0
votes

I am investigating what might be the best infrastructure for storing log files from many clients.

Google App engine offers a nice solution that doesn't make the process a IT nightmare: Load balancing, sharding, server, user authentication - all in once place with almost zero configuration.

However, I wonder if the Datastore model is the right for storing logs. Each log entry should be saved as a single document, where each clients uploads its document on a daily basis and can consists of 100K of log entries each day.

Plus, there are some limitation and questions that can break the requirements:

  1. 60 seconds timeout on bulk transaction - How many log entries per second will I be able to insert? If 100K won't fit into the 60 seconds frame - this will affect the design and the work that needs to be put into the server.
  2. 5 inserts per entity per seconds - Is a transaction considered a single insert?
  3. Post analysis - text search, searching for similar log entries cross clients. How flexible and efficient is Datastore with these queries?
  4. Real time data fetch - getting all the recent log entries.

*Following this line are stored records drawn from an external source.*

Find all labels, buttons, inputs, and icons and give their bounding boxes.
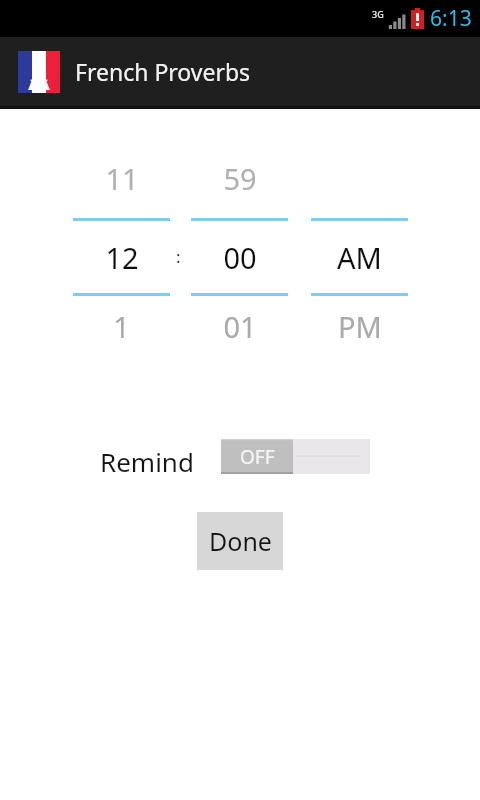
- staticText: 00: [223, 238, 257, 277]
- staticText: 1: [113, 307, 130, 346]
- staticText: OFF: [240, 444, 275, 470]
- staticText: 59: [223, 159, 257, 198]
- staticText: 12: [105, 238, 139, 277]
- staticText: Remind: [100, 444, 194, 479]
- staticText: 11: [105, 159, 139, 198]
- button[interactable]: AM: [311, 151, 408, 361]
- staticText: 6:13: [430, 4, 472, 33]
- staticText: PM: [338, 307, 382, 346]
- button[interactable]: 59: [191, 151, 288, 361]
- button[interactable]: 11: [73, 151, 170, 361]
- staticText: :: [176, 245, 181, 268]
- button[interactable]: Done: [197, 512, 283, 570]
- staticText: 01: [223, 307, 257, 346]
- button[interactable]: Remind toggle, off: [221, 439, 370, 474]
- staticText: 3G: [372, 8, 384, 20]
- staticText: Done: [209, 524, 272, 558]
- staticText: French Proverbs: [75, 56, 251, 87]
- staticText: AM: [337, 238, 382, 277]
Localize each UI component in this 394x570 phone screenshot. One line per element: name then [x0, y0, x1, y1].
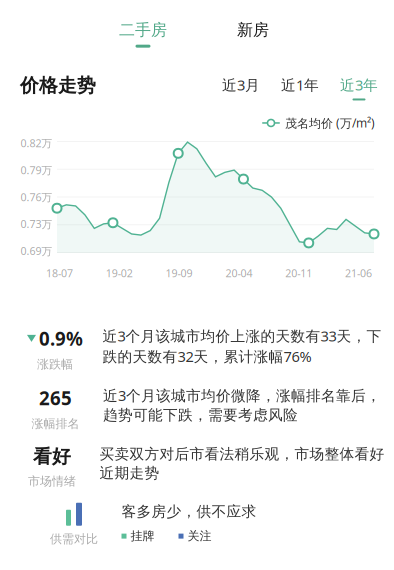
staticText: 265	[39, 386, 72, 410]
staticText: 21-06	[345, 266, 372, 280]
staticText: 价格走势	[20, 74, 96, 97]
staticText: 挂牌	[130, 529, 154, 543]
staticText: 客多房少，供不应求	[122, 503, 256, 521]
staticText: 近3个月该城市均价微降，涨幅排名靠后，	[103, 386, 381, 405]
button[interactable]: 近1年	[281, 75, 319, 100]
staticText: 近3月	[222, 75, 260, 94]
button[interactable]: 近3月	[222, 75, 260, 100]
staticText: 涨幅排名	[32, 416, 80, 431]
staticText: 近期走势	[100, 464, 160, 482]
staticText: 0.82万	[20, 136, 52, 150]
staticText: 关注	[188, 529, 212, 543]
staticText: 0.9%	[39, 326, 83, 351]
staticText: 新房	[237, 20, 269, 40]
staticText: 供需对比	[50, 532, 98, 546]
staticText: 茂名均价 (万/m²)	[285, 115, 375, 131]
staticText: 市场情绪	[28, 474, 76, 489]
staticText: 买卖双方对后市看法稍乐观，市场整体看好	[100, 445, 384, 463]
staticText: 0.79万	[20, 163, 52, 177]
button[interactable]: 近3年	[340, 75, 378, 100]
staticText: 近3个月该城市均价上涨的天数有33天，下	[102, 326, 382, 346]
button[interactable]: 新房	[228, 20, 278, 48]
staticText: 19-09	[166, 266, 193, 280]
staticText: 涨跌幅	[37, 357, 73, 372]
staticText: 18-07	[46, 266, 73, 280]
staticText: 20-04	[225, 266, 252, 280]
staticText: 近1年	[281, 75, 319, 94]
staticText: 二手房	[119, 20, 167, 40]
button[interactable]: 二手房	[108, 20, 178, 48]
staticText: 0.76万	[20, 190, 52, 204]
staticText: 20-11	[285, 266, 312, 280]
staticText: 0.69万	[20, 244, 52, 258]
staticText: 近3年	[340, 75, 378, 94]
staticText: 19-02	[106, 266, 133, 280]
staticText: 跌的天数有32天，累计涨幅76%	[102, 346, 312, 366]
staticText: 0.73万	[20, 217, 52, 231]
staticText: 趋势可能下跌，需要考虑风险	[103, 406, 298, 424]
staticText: 看好	[33, 445, 71, 468]
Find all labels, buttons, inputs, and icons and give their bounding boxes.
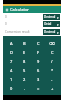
button[interactable]: E: [18, 48, 31, 57]
staticText: ▾: [57, 23, 59, 26]
staticText: .: [24, 86, 26, 91]
button[interactable]: Decimal: [43, 29, 60, 35]
button[interactable]: 5: [18, 66, 31, 75]
staticText: =: [37, 86, 40, 91]
button[interactable]: 1: [5, 75, 18, 84]
staticText: Decimal: [44, 15, 57, 19]
staticText: 9: [37, 59, 40, 64]
staticText: 1: [10, 77, 13, 82]
staticText: /: [51, 59, 53, 64]
staticText: 0: [10, 86, 13, 91]
button[interactable]: -: [45, 75, 59, 84]
button[interactable]: A: [5, 38, 18, 48]
staticText: 3: [37, 77, 40, 82]
staticText: 0: [5, 22, 43, 26]
button[interactable]: D: [5, 48, 18, 57]
staticText: +: [51, 86, 54, 91]
button[interactable]: 4: [5, 66, 18, 75]
staticText: 6: [37, 68, 40, 73]
button[interactable]: +: [45, 84, 59, 93]
button[interactable]: ⌫: [45, 38, 59, 48]
staticText: 2: [23, 77, 26, 82]
button[interactable]: /: [45, 57, 59, 66]
staticText: D: [10, 50, 13, 55]
staticText: C: [51, 50, 54, 55]
staticText: 7: [10, 59, 13, 64]
button[interactable]: 6: [31, 66, 45, 75]
staticText: 0: [5, 15, 43, 19]
button[interactable]: Octal: [43, 21, 60, 27]
staticText: *: [51, 68, 54, 73]
staticText: ▾: [57, 31, 59, 34]
button[interactable]: 7: [5, 57, 18, 66]
button[interactable]: Decimal: [43, 14, 60, 20]
staticText: -: [51, 77, 53, 82]
button[interactable]: B: [18, 38, 31, 48]
staticText: F: [37, 50, 40, 55]
button[interactable]: .: [18, 84, 31, 93]
button[interactable]: 0: [5, 84, 18, 93]
button[interactable]: 9: [31, 57, 45, 66]
staticText: 5: [23, 68, 26, 73]
button[interactable]: F: [31, 48, 45, 57]
staticText: Decimal: [44, 30, 57, 34]
staticText: B: [23, 41, 26, 46]
staticText: Conversion result: [5, 30, 43, 34]
staticText: A: [10, 41, 13, 46]
staticText: ▾: [57, 16, 59, 19]
button[interactable]: *: [45, 66, 59, 75]
staticText: ⌫: [49, 41, 55, 46]
button[interactable]: Menu: [5, 8, 9, 12]
staticText: 8: [23, 59, 26, 64]
staticText: C: [37, 41, 40, 46]
staticText: Calculator: [10, 7, 29, 12]
staticText: 4: [10, 68, 13, 73]
button[interactable]: C: [45, 48, 59, 57]
button[interactable]: =: [31, 84, 45, 93]
button[interactable]: 3: [31, 75, 45, 84]
button[interactable]: C: [31, 38, 45, 48]
button[interactable]: 2: [18, 75, 31, 84]
button[interactable]: 8: [18, 57, 31, 66]
staticText: E: [23, 50, 26, 55]
staticText: Octal: [44, 22, 57, 26]
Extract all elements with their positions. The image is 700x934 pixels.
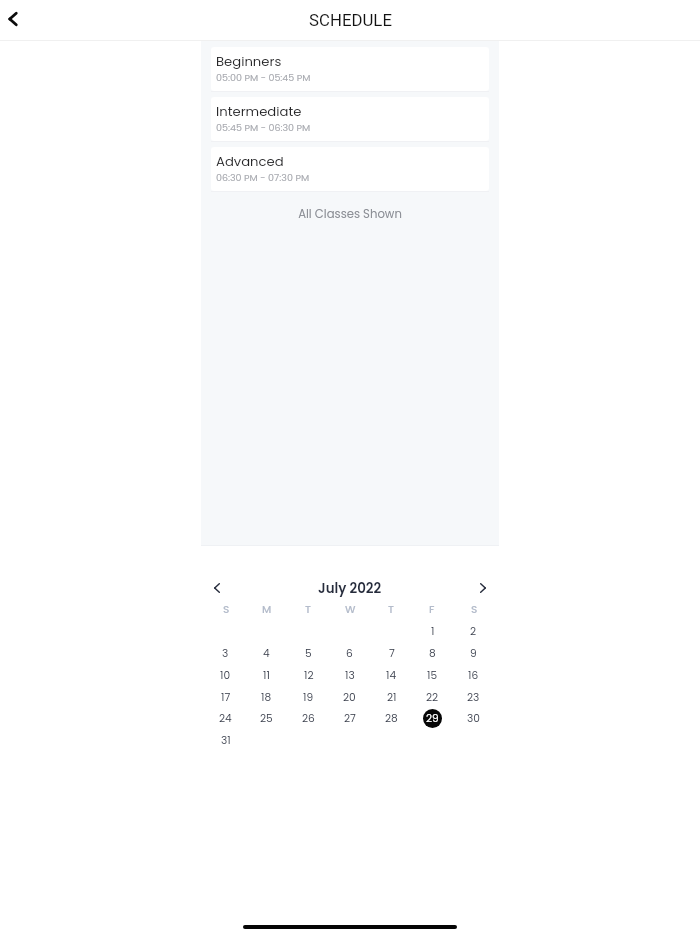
staticText: 13 [345, 668, 355, 683]
button[interactable]: 22 [423, 688, 442, 707]
staticText: S [223, 602, 230, 617]
staticText: 29 [426, 711, 439, 726]
button[interactable]: 3 [216, 644, 235, 663]
button[interactable]: 10 [216, 666, 235, 685]
staticText: 5 [305, 646, 312, 661]
button[interactable]: 30 [464, 709, 483, 728]
staticText: F [429, 602, 435, 617]
staticText: T [305, 602, 311, 617]
staticText: S [471, 602, 478, 617]
staticText: 20 [343, 690, 356, 705]
button[interactable]: 27 [340, 709, 359, 728]
button[interactable]: 13 [340, 666, 359, 685]
button[interactable]: 16 [464, 666, 483, 685]
staticText: 6 [346, 646, 353, 661]
button[interactable]: 26 [299, 709, 318, 728]
staticText: 19 [303, 690, 314, 705]
button[interactable]: 12 [299, 666, 318, 685]
staticText: 28 [385, 711, 398, 726]
staticText: July 2022 [318, 579, 382, 598]
staticText: 25 [260, 711, 273, 726]
staticText: T [388, 602, 394, 617]
staticText: Beginners [216, 52, 282, 70]
button[interactable]: 25 [257, 709, 276, 728]
button[interactable]: 19 [299, 688, 318, 707]
staticText: 2 [470, 624, 477, 639]
button[interactable]: 2 [464, 622, 483, 641]
staticText: 12 [304, 668, 314, 683]
staticText: 9 [470, 646, 477, 661]
button[interactable]: 6 [340, 644, 359, 663]
staticText: 31 [221, 733, 231, 748]
button[interactable]: Next month [471, 576, 495, 600]
staticText: Advanced [216, 152, 284, 170]
button[interactable]: Beginners [211, 47, 489, 91]
button[interactable]: Intermediate [211, 97, 489, 141]
staticText: 8 [429, 646, 436, 661]
button[interactable]: 1 [423, 622, 442, 641]
staticText: 24 [219, 711, 232, 726]
staticText: 30 [467, 711, 480, 726]
button[interactable]: 7 [382, 644, 401, 663]
staticText: 3 [222, 646, 229, 661]
button[interactable]: Previous month [205, 576, 229, 600]
staticText: 23 [467, 690, 480, 705]
button[interactable]: 31 [216, 731, 235, 750]
staticText: 26 [302, 711, 315, 726]
staticText: 06:30 PM - 07:30 PM [216, 171, 310, 184]
button[interactable]: 4 [257, 644, 276, 663]
button[interactable]: 24 [216, 709, 235, 728]
button[interactable]: 29 [423, 709, 442, 728]
staticText: 05:45 PM - 06:30 PM [216, 121, 311, 134]
staticText: 21 [387, 690, 397, 705]
staticText: All Classes Shown [211, 206, 489, 222]
staticText: 10 [220, 668, 231, 683]
staticText: Intermediate [216, 102, 302, 120]
button[interactable]: 14 [382, 666, 401, 685]
button[interactable]: 8 [423, 644, 442, 663]
staticText: 7 [389, 646, 395, 661]
staticText: 16 [468, 668, 479, 683]
staticText: 4 [263, 646, 270, 661]
button[interactable]: 9 [464, 644, 483, 663]
button[interactable]: 20 [340, 688, 359, 707]
staticText: 14 [386, 668, 397, 683]
button[interactable]: 11 [257, 666, 276, 685]
staticText: 27 [344, 711, 356, 726]
button[interactable]: Advanced [211, 147, 489, 191]
staticText: M [262, 602, 272, 617]
staticText: 22 [426, 690, 439, 705]
staticText: W [345, 602, 356, 617]
staticText: 18 [261, 690, 272, 705]
staticText: 11 [263, 668, 270, 683]
staticText: 17 [221, 690, 231, 705]
button[interactable]: 28 [382, 709, 401, 728]
button[interactable]: 17 [216, 688, 235, 707]
button[interactable]: 15 [423, 666, 442, 685]
staticText: 05:00 PM - 05:45 PM [216, 71, 311, 84]
button[interactable]: 18 [257, 688, 276, 707]
staticText: 15 [427, 668, 438, 683]
staticText: SCHEDULE [309, 10, 392, 30]
staticText: 1 [431, 624, 435, 639]
button[interactable]: Back [0, 1, 31, 37]
button[interactable]: 21 [382, 688, 401, 707]
button[interactable]: 23 [464, 688, 483, 707]
button[interactable]: 5 [299, 644, 318, 663]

The other option is to deploy an elasticsearch cluster on goole compute and write the server on our own which fetches data from ES.

Thanks!

2
2. The write limit is per Entity Group. 3. - this is where you will run into problems with Datastore. BigQuery on the other hand supports bulk or streaming inserts as well as an SQL-like query interface with regular expression support — all still with minimal configuration.tx802
I think Google BigQuery is better to use for storing and processing logsIgor Artamonov
Entity groups performance is not relevant here.Zig Mandel

2 Answers

0
votes

Bad idea to use datastore and even worse if you use entity groups with parent/child as a comment mentions when comparing performance. Those numbers do not apply but datastore is not at all designed for what you want. bigquery is what you want. its designed for this specially if you later want to analyze the logs in a sql-like fashion. Any more detail requires that you ask a specific question as it seems you havent read much about either service.

0
votes

I do not agree, Data Store is a totally fully managed no sql document store database, you can store the logs you want in this type of storage and you can query directly in datastore, the benefits of using this instead of BigQuery is the schemaless part, in BigQuery you have to define the schema before inserting the logs, this is not necessary if you use DataStore, think of DataStore as a MongoDB log analysis use case in Google Cloud.